The Recycled Orchestra

Made by Tito Romero from a tin water pipe, metal bottle caps, plastic buttons, metal spoon and fork handles.

Who hasn’t, as a child (or even as an adult: cue chopsticks!), made a crude instrument from something non-instrumental around the house or garden?

Thought nothing of it, did you?

But what if playing that fork-drumstick on a saucepan-drum became a transformative experience? Life-changing, even?

A few years ago, Nicolás ‘Cola’ Gómez, a Paraguayan  rubbish collector living in one of the area’s poorest slums, Cateura (which is literally built on a landfill), not only decided to make instruments for the kids from stuff he’d collected from the dump but went one step further.

With the help of Favio Chávez, who opened a music school in Cateura, he started The Recycled Orchestra, in which a group of children learn and play music on upcycled garbage – instruments such as violins made  from oil drums, flutes from water pipes and spoons, guitars from packing crates.

The Recycled Orchestra

Made by Nicolas “Cola” Gomez from a metal glue canister, fork, used strings, recycled wood and tuning pegs.

As you can imagine it has brought immense joy, fun, hope and focus to the children, many of whom were destined for a life of gangs, violence and drug-dependency.

Then, a couple of years ago, La Orquesta de Instrumentos Reciclados caught the attention of fellow Paraguayan documentary producer, Alejandra Amarilla Nash.
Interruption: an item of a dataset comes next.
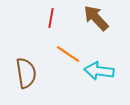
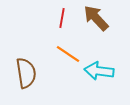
red line: moved 11 px right
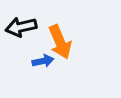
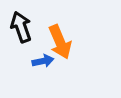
black arrow: rotated 84 degrees clockwise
With an eye for philanthropy and community service, Alejandra decided to film The Recycled Orchestra and some of its children and families with the goal of taking their story global.

Called Landfill Harmonic, the film is described as ‘following the orchestra as it takes its inspiring spectacle of trash-into-music around the world … It shows how trash and recycled materials can be transformed into beautiful sounding musical instruments, but more importantly, it brings witness to the transformation of precious human beings.’

The Recycled Orchestra

Most of the children in the Recycled Orchestra are from Cateura or surrounding areas, in the heart of Paraguay.
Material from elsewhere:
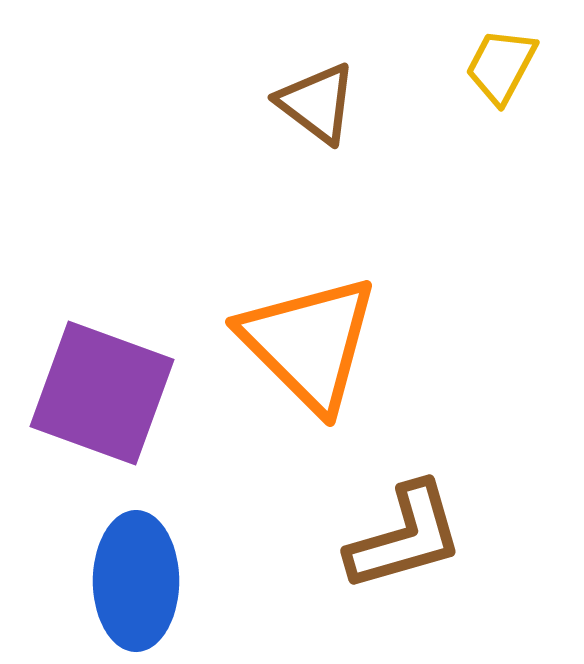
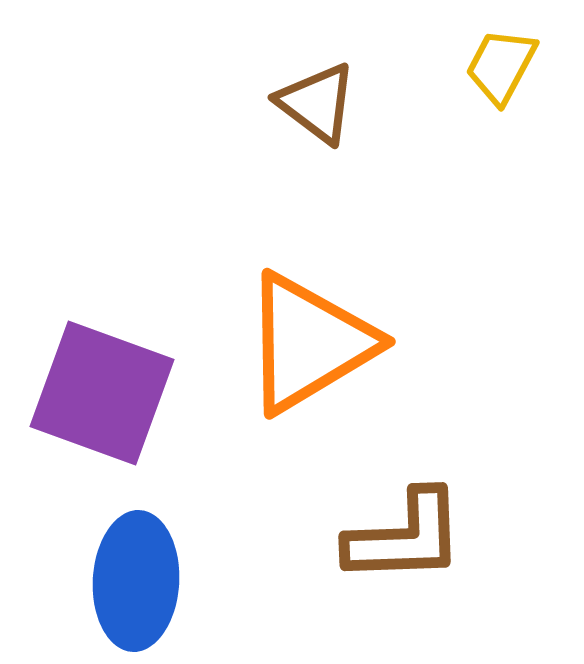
orange triangle: rotated 44 degrees clockwise
brown L-shape: rotated 14 degrees clockwise
blue ellipse: rotated 3 degrees clockwise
Alejandra and her Landfill Harmonic team are continuing to film this year but need more funds in order to achieve their three main aims: to complete the documentary; create the Landfill Harmonic Social Movement and infrastructure to help other places like Cateura; and take the orchestra on a world tour.

Cue Kickstarter.

Drum roll: They have only 21 days to fulfill their goal.